I know it’s not uncommon to pass a few churches when in Europe, but it was feeling a little like overkill in Braga. It starts to make sense though when you learn that Braga is home of the archbishop for the whole northern section of the country.
Historically, the Catholic Church played a big part in Braga’s importance during the Middle Ages. After the Moors were driven out in the late 11th century, Braga Cathedral began rebuilding and not long after was the seat of the archbishop. As it took almost 200 years to finish and underwent later additions, its architectural style is all over the place.
Only a block away, the Largo Carlos Amarante square is lined by two dramatic churches, the Igreja de Santa Cruz and the Igreja de São Marcos. That’s not to mention the other churches and chapels you pass within that one block. What’s truly impressive is how vastly different each is and yet not a single one is decked out in Portuguese tiles like many of the churches of Porto.
Gardens of Santa Barbara
One of the benefits on visiting in spring was that everything was in bloom during my time there. Nowhere was this more noticeable than in the Garden of Santa Barbara.
This vibrant courtyard was full of color and quite the sight, although likely a nightmare for those with allergies. What’s more, the gardens are set before the wonderfully medieval Episcopal Palace. In fact the arches of a wing of the palace, burned down in 1834, have been incorporated into the gardens.
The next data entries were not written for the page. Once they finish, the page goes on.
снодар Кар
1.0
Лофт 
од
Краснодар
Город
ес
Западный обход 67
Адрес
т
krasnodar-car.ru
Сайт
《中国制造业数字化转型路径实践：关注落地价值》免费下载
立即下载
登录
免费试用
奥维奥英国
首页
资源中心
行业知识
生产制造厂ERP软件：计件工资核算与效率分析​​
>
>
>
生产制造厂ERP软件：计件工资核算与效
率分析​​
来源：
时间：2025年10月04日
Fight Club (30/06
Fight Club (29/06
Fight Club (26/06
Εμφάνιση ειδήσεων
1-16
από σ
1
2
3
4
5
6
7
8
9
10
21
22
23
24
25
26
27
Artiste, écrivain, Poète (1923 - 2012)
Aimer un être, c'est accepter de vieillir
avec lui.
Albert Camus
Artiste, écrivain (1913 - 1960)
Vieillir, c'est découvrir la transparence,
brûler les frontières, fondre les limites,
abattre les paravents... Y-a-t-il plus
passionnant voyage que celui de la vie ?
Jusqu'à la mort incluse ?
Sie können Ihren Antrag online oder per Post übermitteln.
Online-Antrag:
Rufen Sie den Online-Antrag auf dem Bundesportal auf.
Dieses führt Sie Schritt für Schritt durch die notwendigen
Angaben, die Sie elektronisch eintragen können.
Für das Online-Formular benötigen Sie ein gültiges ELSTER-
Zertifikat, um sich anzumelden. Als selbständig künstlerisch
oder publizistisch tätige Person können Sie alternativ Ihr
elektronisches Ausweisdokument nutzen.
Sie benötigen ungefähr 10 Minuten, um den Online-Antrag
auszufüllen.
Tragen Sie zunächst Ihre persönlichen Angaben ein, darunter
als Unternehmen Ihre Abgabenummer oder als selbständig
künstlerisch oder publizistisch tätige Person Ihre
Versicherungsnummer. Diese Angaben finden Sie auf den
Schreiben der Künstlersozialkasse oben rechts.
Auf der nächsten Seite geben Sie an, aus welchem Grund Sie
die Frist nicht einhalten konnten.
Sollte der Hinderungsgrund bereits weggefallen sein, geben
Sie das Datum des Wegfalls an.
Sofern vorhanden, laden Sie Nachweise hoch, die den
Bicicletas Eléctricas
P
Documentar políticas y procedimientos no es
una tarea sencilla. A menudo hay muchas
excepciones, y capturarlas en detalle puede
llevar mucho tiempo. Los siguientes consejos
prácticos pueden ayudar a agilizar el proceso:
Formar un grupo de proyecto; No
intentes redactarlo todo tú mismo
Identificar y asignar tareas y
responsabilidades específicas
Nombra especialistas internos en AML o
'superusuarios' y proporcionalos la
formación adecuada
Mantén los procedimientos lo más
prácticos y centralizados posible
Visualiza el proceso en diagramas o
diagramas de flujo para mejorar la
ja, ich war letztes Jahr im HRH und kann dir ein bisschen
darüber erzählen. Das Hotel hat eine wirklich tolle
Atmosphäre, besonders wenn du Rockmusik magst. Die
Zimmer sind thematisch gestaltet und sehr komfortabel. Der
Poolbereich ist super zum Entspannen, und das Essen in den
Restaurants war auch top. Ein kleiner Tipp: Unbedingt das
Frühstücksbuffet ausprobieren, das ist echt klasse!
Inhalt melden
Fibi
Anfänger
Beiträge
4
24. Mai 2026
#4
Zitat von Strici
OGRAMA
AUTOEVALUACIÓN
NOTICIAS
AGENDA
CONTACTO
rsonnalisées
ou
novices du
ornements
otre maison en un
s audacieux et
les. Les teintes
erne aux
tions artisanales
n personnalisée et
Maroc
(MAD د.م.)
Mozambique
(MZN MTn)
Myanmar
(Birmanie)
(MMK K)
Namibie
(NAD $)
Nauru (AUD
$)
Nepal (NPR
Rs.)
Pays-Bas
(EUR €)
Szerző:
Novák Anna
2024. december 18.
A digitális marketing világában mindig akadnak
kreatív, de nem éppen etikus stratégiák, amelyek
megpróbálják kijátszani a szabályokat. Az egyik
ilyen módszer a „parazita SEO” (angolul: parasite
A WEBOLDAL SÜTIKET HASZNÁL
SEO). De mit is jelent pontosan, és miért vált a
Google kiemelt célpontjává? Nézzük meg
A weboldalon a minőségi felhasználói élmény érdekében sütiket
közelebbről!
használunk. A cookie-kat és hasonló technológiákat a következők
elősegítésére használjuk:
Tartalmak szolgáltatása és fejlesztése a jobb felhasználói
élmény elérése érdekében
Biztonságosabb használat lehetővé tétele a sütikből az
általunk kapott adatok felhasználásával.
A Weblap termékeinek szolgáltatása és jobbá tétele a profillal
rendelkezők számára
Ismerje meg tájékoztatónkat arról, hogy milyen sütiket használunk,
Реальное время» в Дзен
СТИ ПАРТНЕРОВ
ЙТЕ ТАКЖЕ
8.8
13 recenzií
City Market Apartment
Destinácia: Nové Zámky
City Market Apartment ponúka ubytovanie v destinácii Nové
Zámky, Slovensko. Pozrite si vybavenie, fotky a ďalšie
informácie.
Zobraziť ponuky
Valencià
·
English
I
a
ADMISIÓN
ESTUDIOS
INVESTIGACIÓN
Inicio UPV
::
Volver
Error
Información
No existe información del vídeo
The palace itself originally dates from the 14th century, which is the medieval section visible from the Garden of Santa Barbara. Extensions added later on come with their own equally charming architectural styles.
The palace is open to the public free of charge and houses various municipal and university facilities. With such a central spot within the old town, both the gardens and palace are must-see items on any Braga itinerary.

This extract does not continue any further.